■ **WHAT TO DO**
Beginning at the line containing "valore más las", give again every line through the end of the data, unchanged and with both ends included. Drop any pictures.

____

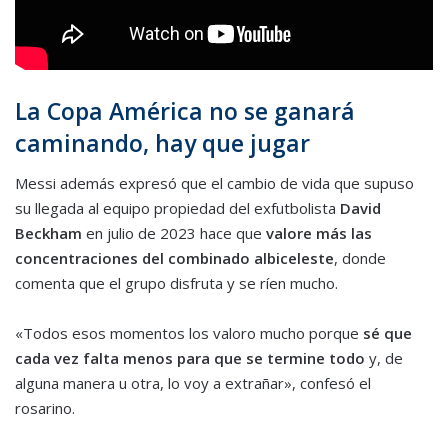
La Copa América no se ganará
caminando, hay que jugar
Messi además expresó que el cambio de vida que supuso
su llegada al equipo propiedad del exfutbolista
David
Beckham
en julio de 2023 hace que
valore más las
concentraciones del combinado albiceleste
, donde
comenta que el grupo disfruta y se ríen mucho.
«Todos esos momentos los valoro mucho porque
sé que
cada vez falta menos para que se termine todo
y, de
alguna manera u otra, lo voy a extrañar», confesó el
rosarino.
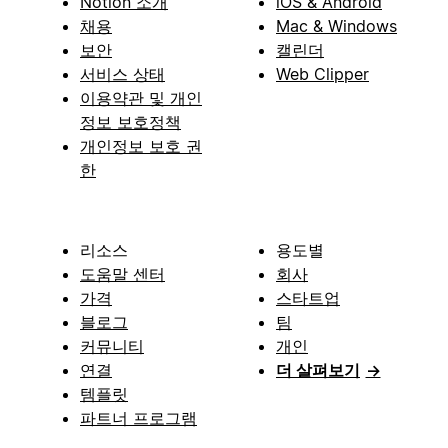
Notion 소개
iOS & Android
채용
Mac & Windows
보안
캘린더
서비스 상태
Web Clipper
이용약관 및 개인
정보 보호정책
개인정보 보호 권
한
리소스
용도별
도움말 센터
회사
가격
스타트업
블로그
팀
커뮤니티
개인
연결
더 살펴보기
→
템플릿
파트너 프로그램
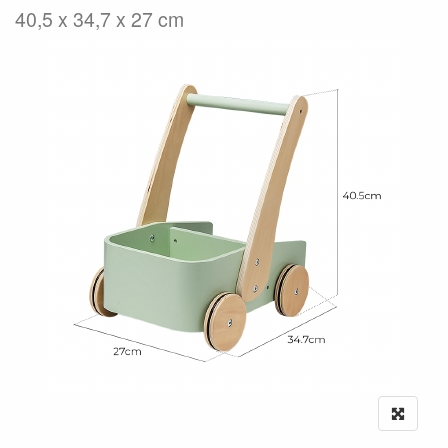
40,5 x 34,7 x 27 cm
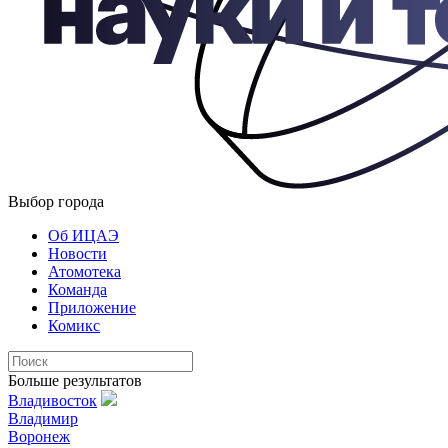
Выбор города
Об ИЦАЭ
Новости
Атомотека
Команда
Приложение
Комикс
Больше результатов
Владивосток
Владимир
Воронеж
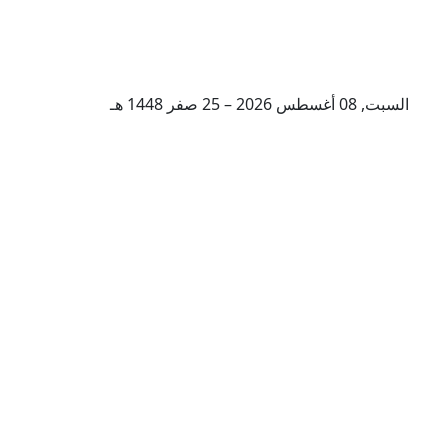
السبت, 08 أغسطس 2026 – 25 صفر 1448 هـ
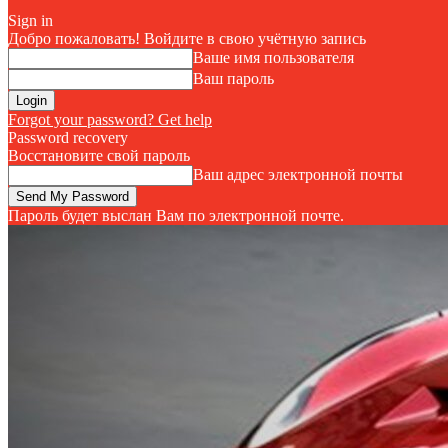
Sign in
Добро пожаловать! Войдите в свою учётную запись
Ваше имя пользователя
Ваш пароль
Forgot your password? Get help
Password recovery
Восстановите свой пароль
Ваш адрес электронной почты
Пароль будет выслан Вам по электронной почте.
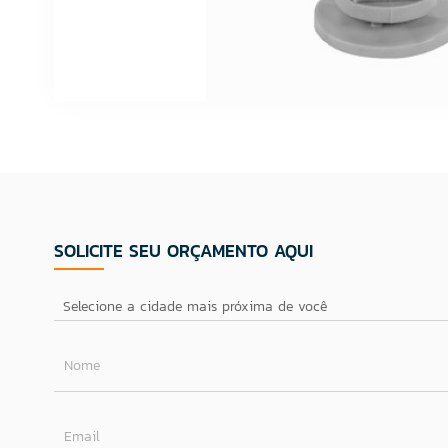
SOLICITE SEU ORÇAMENTO AQUI
Nome
Email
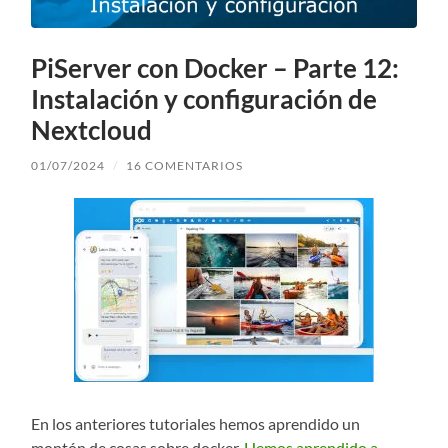
PiServer con Docker – Parte 12:
Instalación y configuración de
Nextcloud
01/07/2024
/
16 COMENTARIOS
En los anteriores tutoriales hemos aprendido un
montón de cosas sobre docker.
Hemos aprendido a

____

■ **ANSWER TO THIS PROBLEM**
valore más las
concentraciones del combinado albiceleste
, donde
comenta que el grupo disfruta y se ríen mucho.
«Todos esos momentos los valoro mucho porque
sé que
cada vez falta menos para que se termine todo
y, de
alguna manera u otra, lo voy a extrañar», confesó el
rosarino.
Notion 소개
iOS & Android
채용
Mac & Windows
보안
캘린더
서비스 상태
Web Clipper
이용약관 및 개인
정보 보호정책
개인정보 보호 권
한
리소스
용도별
도움말 센터
회사
가격
스타트업
블로그
팀
커뮤니티
개인
연결
더 살펴보기
→
템플릿
파트너 프로그램
40,5 x 34,7 x 27 cm
Выбор города
Об ИЦАЭ
Новости
Атомотека
Команда
Приложение
Комикс
Больше результатов
Владивосток
Владимир
Воронеж
السبت, 08 أغسطس 2026 – 25 صفر 1448 هـ
Sign in
Добро пожаловать! Войдите в свою учётную запись
Ваше имя пользователя
Ваш пароль
Forgot your password? Get help
Password recovery
Восстановите свой пароль
Ваш адрес электронной почты
Пароль будет выслан Вам по электронной почте.
SOLICITE SEU ORÇAMENTO AQUI
Nome
Email
PiServer con Docker – Parte 12:
Instalación y configuración de
Nextcloud
01/07/2024
/
16 COMENTARIOS
En los anteriores tutoriales hemos aprendido un
montón de cosas sobre docker.
Hemos aprendido a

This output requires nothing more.